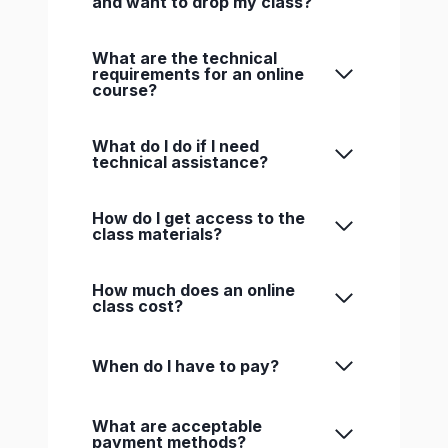
and want to drop my class?
What are the technical
requirements for an online
course?
What do I do if I need
technical assistance?
How do I get access to the
class materials?
How much does an online
class cost?
When do I have to pay?
What are acceptable
payment methods?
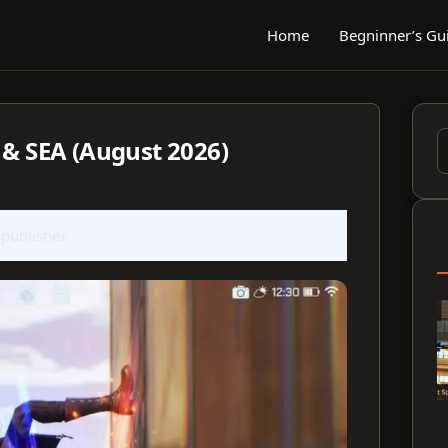
Home
Begninner’s Gu
 & SEA (August 2026)
S
f
 publisher.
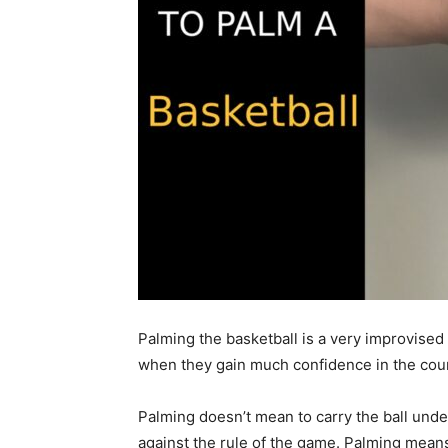
Palming the basketball is a very improvised
when they gain much confidence in the cour
Palming doesn’t mean to carry the ball unde
against the rule of the game. Palming mean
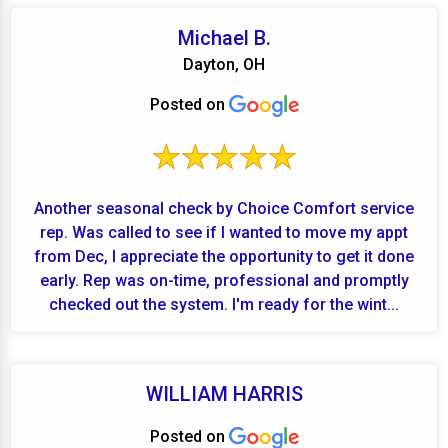
Michael B.
Dayton, OH
Posted on
Another seasonal check by Choice Comfort service
rep. Was called to see if I wanted to move my appt
from Dec, I appreciate the opportunity to get it done
early. Rep was on-time, professional and promptly
checked out the system. I'm ready for the wint...
WILLIAM HARRIS
Posted on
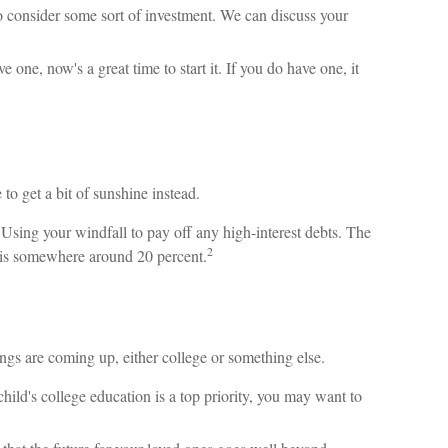
 consider some sort of investment. We can discuss your
 one, now's a great time to start it. If you do have one, it
 to get a bit of sunshine instead.
sing your windfall to pay off any high-interest debts. The
2
ds is somewhere around 20 percent.
ings are coming up, either college or something else.
hild's college education is a top priority, you may want to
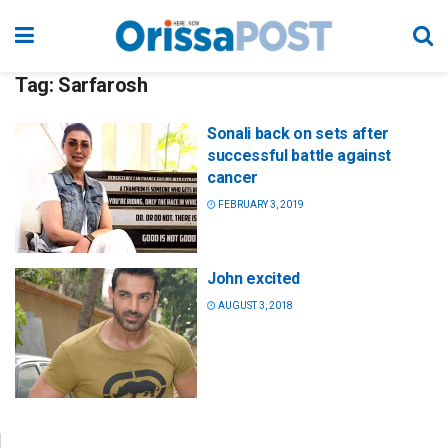
Tag:
Sarfarosh
Sonali back on sets after
successful battle against
cancer
FEBRUARY 3, 2019
John excited
AUGUST 3, 2018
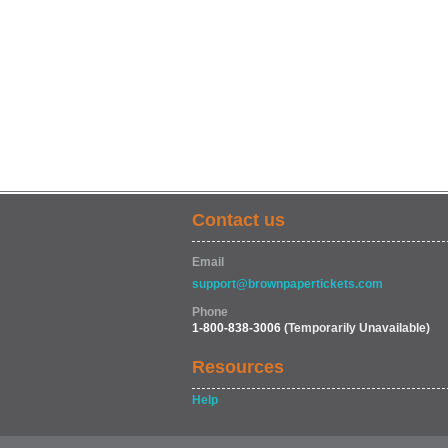
Contact us
Email
support@brownpapertickets.com
Phone
1-800-838-3006
(Temporarily Unavailable)
Resources
Help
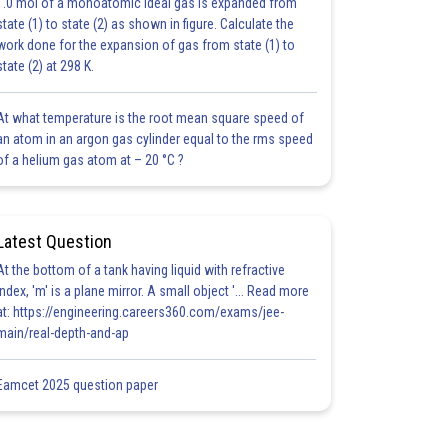
1.0 mol of a monoatomic ideal gas is expanded from
state (1) to state (2) as shown in figure. Calculate the
work done for the expansion of gas from state (1) to
state (2) at 298 K.
At what temperature is the root mean square speed of
an atom in an argon gas cylinder equal to the rms speed
of a helium gas atom at – 20 °C ?
Latest Question
At the bottom of a tank having liquid with refractive
index, 'm' is a plane mirror. A small object '... Read more
at: https://engineering.careers360.com/exams/jee-
main/real-depth-and-ap
Eamcet 2025 question paper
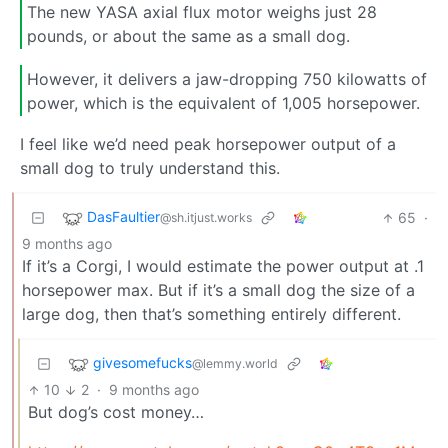
The new YASA axial flux motor weighs just 28
pounds, or about the same as a small dog.
However, it delivers a jaw-dropping 750 kilowatts of
power, which is the equivalent of 1,005 horsepower.
I feel like we’d need peak horsepower output of a
small dog to truly understand this.
DasFaultier
65
·
@sh.itjust.works
9 months ago
If it’s a Corgi, I would estimate the power output at .1
horsepower max. But if it’s a small dog the size of a
large dog, then that’s something entirely different.
givesomefucks
@lemmy.world
10
2
·
9 months ago
But dog’s cost money…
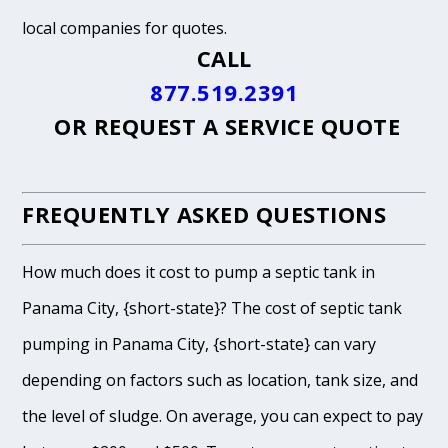
local companies for quotes.
CALL
877.519.2391
OR
REQUEST A SERVICE QUOTE
FREQUENTLY ASKED QUESTIONS
How much does it cost to pump a septic tank in
Panama City, {short-state}? The cost of septic tank
pumping in Panama City, {short-state} can vary
depending on factors such as location, tank size, and
the level of sludge. On average, you can expect to pay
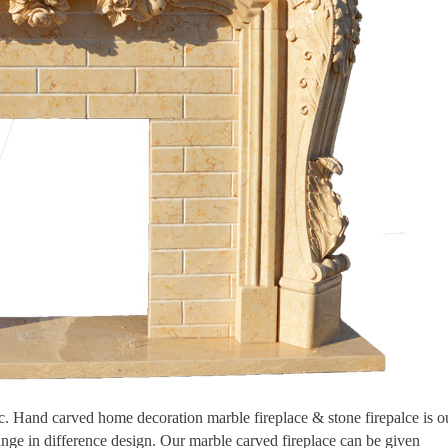
tic. Hand carved home decoration marble fireplace & stone firepalce is o
ange in difference design. Our marble carved fireplace can be given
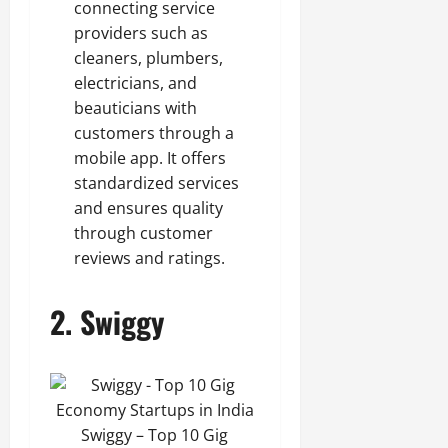
connecting service
providers such as
cleaners, plumbers,
electricians, and
beauticians with
customers through a
mobile app. It offers
standardized services
and ensures quality
through customer
reviews and ratings.
2.
Swiggy
Swiggy – Top 10 Gig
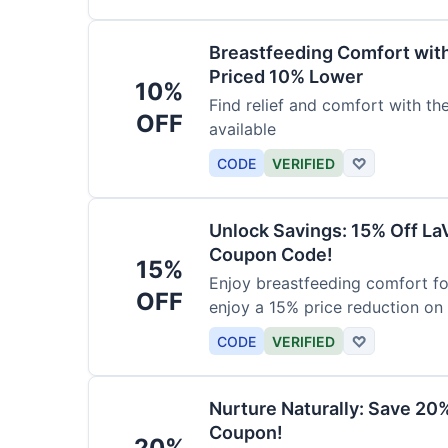
Breastfeeding Comfort wit
Priced 10% Lower
10%
Find relief and comfort with t
OFF
available
CODE
VERIFIED
♡
Unlock Savings: 15% Off La
Coupon Code!
15%
Enjoy breastfeeding comfort fo
OFF
enjoy a 15% price reduction on
CODE
VERIFIED
♡
Nurture Naturally: Save 20
Coupon!
20%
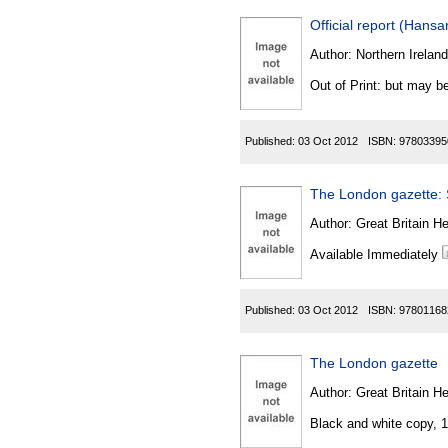
Official report (Hansa
Author:
Northern Ireland
Out of Print: but may be
Published:
03 Oct 2012
ISBN:
97803395
The London gazette: S
Author:
Great Britain He
Available Immediately
Published:
03 Oct 2012
ISBN:
97801168
The London gazette
Author:
Great Britain He
Black and white copy, 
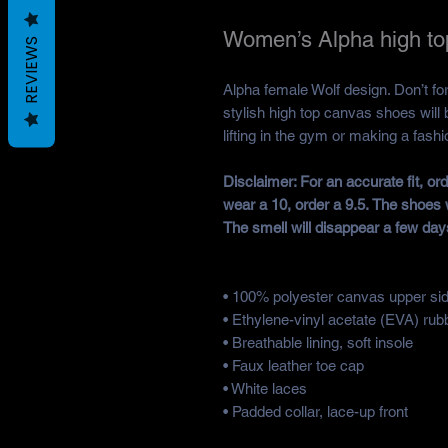
Women’s Alpha high to
REVIEWS
Alpha female Wolf design. Don’t forg
stylish high top canvas shoes will 
lifting in the gym or making a fash
Disclaimer: For an accurate fit, o
wear a 10, order a 9.5. The shoes 
The smell will disappear a few day
• 100% polyester canvas upper si
• Ethylene-vinyl acetate (EVA) rub
• Breathable lining, soft insole
• Faux leather toe cap
• White laces
• Padded collar, lace-up front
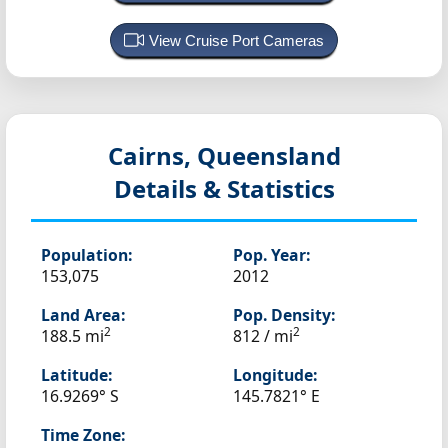
View Cruise Port Cameras
Cairns, Queensland
Details & Statistics
Population:
Pop. Year:
153,075
2012
Land Area:
Pop. Density:
2
2
188.5 mi
812 / mi
Latitude:
Longitude:
16.9269° S
145.7821° E
Time Zone:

^^^^^^^^^^^^^^^^

## Brief:
Copy out all the data exactly, skipping the pictures.

## Answer space:
and want to drop my class?
What are the technical
requirements for an online
course?
What do I do if I need
technical assistance?
How do I get access to the
class materials?
How much does an online
class cost?
When do I have to pay?
What are acceptable
payment methods?
Home
Begninner’s Gu
 & SEA (August 2026)
S
f
 publisher.
Palming the basketball is a very improvised
when they gain much confidence in the cour
Palming doesn’t mean to carry the ball unde
against the rule of the game. Palming mean
Michael B.
Dayton, OH
Posted on
Another seasonal check by Choice Comfort service
rep. Was called to see if I wanted to move my appt
from Dec, I appreciate the opportunity to get it done
early. Rep was on-time, professional and promptly
checked out the system. I'm ready for the wint...
WILLIAM HARRIS
Posted on
 consider some sort of investment. We can discuss your
 one, now's a great time to start it. If you do have one, it
 to get a bit of sunshine instead.
sing your windfall to pay off any high-interest debts. The
2
ds is somewhere around 20 percent.
ings are coming up, either college or something else.
hild's college education is a top priority, you may want to
Tag:
Sarfarosh
Sonali back on sets after
successful battle against
cancer
FEBRUARY 3, 2019
John excited
AUGUST 3, 2018
Contact us
Email
support@brownpapertickets.com
Phone
1-800-838-3006
(Temporarily Unavailable)
Resources
Help
1.0 mol of a monoatomic ideal gas is expanded from
state (1) to state (2) as shown in figure. Calculate the
work done for the expansion of gas from state (1) to
state (2) at 298 K.
At what temperature is the root mean square speed of
an atom in an argon gas cylinder equal to the rms speed
of a helium gas atom at – 20 °C ?
Latest Question
At the bottom of a tank having liquid with refractive
index, 'm' is a plane mirror. A small object '... Read more
at: https://engineering.careers360.com/exams/jee-
main/real-depth-and-ap
Eamcet 2025 question paper
The new YASA axial flux motor weighs just 28
pounds, or about the same as a small dog.
However, it delivers a jaw-dropping 750 kilowatts of
power, which is the equivalent of 1,005 horsepower.
I feel like we’d need peak horsepower output of a
small dog to truly understand this.
DasFaultier
65
·
@sh.itjust.works
9 months ago
If it’s a Corgi, I would estimate the power output at .1
horsepower max. But if it’s a small dog the size of a
large dog, then that’s something entirely different.
givesomefucks
@lemmy.world
10
2
·
9 months ago
But dog’s cost money…
local companies for quotes.
CALL
877.519.2391
OR
REQUEST A SERVICE QUOTE
FREQUENTLY ASKED QUESTIONS
How much does it cost to pump a septic tank in
Panama City, {short-state}? The cost of septic tank
pumping in Panama City, {short-state} can vary
depending on factors such as location, tank size, and
the level of sludge. On average, you can expect to pay
tic. Hand carved home decoration marble fireplace & stone firepalce is o
ange in difference design. Our marble carved fireplace can be given
connecting service
providers such as
cleaners, plumbers,
electricians, and
beauticians with
customers through a
mobile app. It offers
standardized services
and ensures quality
through customer
reviews and ratings.
2.
Swiggy
Swiggy – Top 10 Gig
Breastfeeding Comfort wit
Priced 10% Lower
10%
Find relief and comfort with t
OFF
available
CODE
VERIFIED
♡
Unlock Savings: 15% Off La
Coupon Code!
15%
Enjoy breastfeeding comfort fo
OFF
enjoy a 15% price reduction on
CODE
VERIFIED
♡
Nurture Naturally: Save 20
Coupon!
20%
Official report (Hansa
Author:
Northern Ireland
Out of Print: but may be
Published:
03 Oct 2012
ISBN:
97803395
The London gazette: S
Author:
Great Britain He
Available Immediately
Published:
03 Oct 2012
ISBN:
97801168
The London gazette
Author:
Great Britain He
Black and white copy, 
Women’s Alpha high to
REVIEWS
Alpha female Wolf design. Don’t forg
stylish high top canvas shoes will 
lifting in the gym or making a fash
Disclaimer: For an accurate fit, o
wear a 10, order a 9.5. The shoes 
The smell will disappear a few day
• 100% polyester canvas upper si
• Ethylene-vinyl acetate (EVA) rub
• Breathable lining, soft insole
• Faux leather toe cap
• White laces
• Padded collar, lace-up front
View Cruise Port Cameras
Cairns, Queensland
Details & Statistics
Population:
Pop. Year:
153,075
2012
Land Area:
Pop. Density:
2
2
188.5 mi
812 / mi
Latitude:
Longitude:
16.9269° S
145.7821° E
Time Zone:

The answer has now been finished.